In his post below, my co-blogger Stewart Baker points out DNI James Clapper’s statement about the FISC order requiring Verizon to turn over its entire call records database to the NSA. I was particularly interested in this paragraph:

By order of the FISC, the Government is prohibited from indiscriminately sifting through the telephony metadata acquired under the program. All information that is acquired under this program is subject to strict, court-imposed restrictions on review and handling. The court only allows the data to be queried when there is a reasonable suspicion, based on specific facts, that the particular basis for the query is associated with a foreign terrorist organization.

So the FISC has a minimization order in place.

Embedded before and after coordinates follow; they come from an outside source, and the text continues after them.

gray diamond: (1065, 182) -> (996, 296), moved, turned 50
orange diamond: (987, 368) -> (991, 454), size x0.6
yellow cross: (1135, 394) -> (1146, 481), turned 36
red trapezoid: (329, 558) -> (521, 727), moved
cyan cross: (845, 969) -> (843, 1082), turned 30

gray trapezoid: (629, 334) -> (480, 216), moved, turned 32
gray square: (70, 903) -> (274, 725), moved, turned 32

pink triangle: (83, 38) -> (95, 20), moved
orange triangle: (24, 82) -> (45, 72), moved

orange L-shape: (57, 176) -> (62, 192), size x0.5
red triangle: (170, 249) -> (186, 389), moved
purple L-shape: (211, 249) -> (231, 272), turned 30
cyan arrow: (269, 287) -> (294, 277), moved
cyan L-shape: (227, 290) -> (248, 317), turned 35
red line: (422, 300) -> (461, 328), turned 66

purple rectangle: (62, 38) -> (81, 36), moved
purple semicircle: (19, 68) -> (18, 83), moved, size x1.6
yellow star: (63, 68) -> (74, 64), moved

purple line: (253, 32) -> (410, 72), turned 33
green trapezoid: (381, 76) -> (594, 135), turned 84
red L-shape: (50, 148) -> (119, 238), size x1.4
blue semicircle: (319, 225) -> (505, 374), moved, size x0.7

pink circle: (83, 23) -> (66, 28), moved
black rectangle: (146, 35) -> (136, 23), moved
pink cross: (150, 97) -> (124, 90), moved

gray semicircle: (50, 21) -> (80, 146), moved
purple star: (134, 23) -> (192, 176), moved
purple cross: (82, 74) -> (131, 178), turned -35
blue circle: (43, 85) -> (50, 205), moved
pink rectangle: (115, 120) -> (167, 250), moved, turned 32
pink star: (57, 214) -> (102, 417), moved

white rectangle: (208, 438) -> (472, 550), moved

I wonder, though, what’s the legal basis for that standard? The standard described here is a Terry standard, a Fourth Amendment standard for when the police can stop a person temporarily and subject them to questioning introduced by Terry v. Ohio. I’m not aware of anything in FISA that requires that standard. Nor is there anything in the Fourth Amendment that would seem to require it, as the call records are unprotected under Smith v. Maryland. Perhaps this is just the minimization standard that the FISC has imposed as a matter of policy?

I should add that the basic shift in surveillance practice to more emphasis on downstream use restrictions and minimization isn’t surprising. I wrote about that shift in this essay I wrote for Brookings in 2011:

The benefit of computer surveillance is that it can process information quickly and inexpensively to learn what would have been unknowable. Assembling and processing information may lead to plausible conclusions that are far more far- reaching than the information left separate. If so, data manipulation can have an amplifying effect, turning low impact information in isolation into high impact information when processed.

Reaping these benefits requires surveillance systems that allow the initial collection and processing. To reap those benefits, the best way to design surveillance systems is to allow the initial collection but then place sharp limits on the later stages such as disclosure.

The NSA call records program appears to be that idea on steroids: Collect everything, and then control access to the database created. But I’m left puzzled as to what the legal basis is for what appears to be happening. Where are they getting the Terry standard here?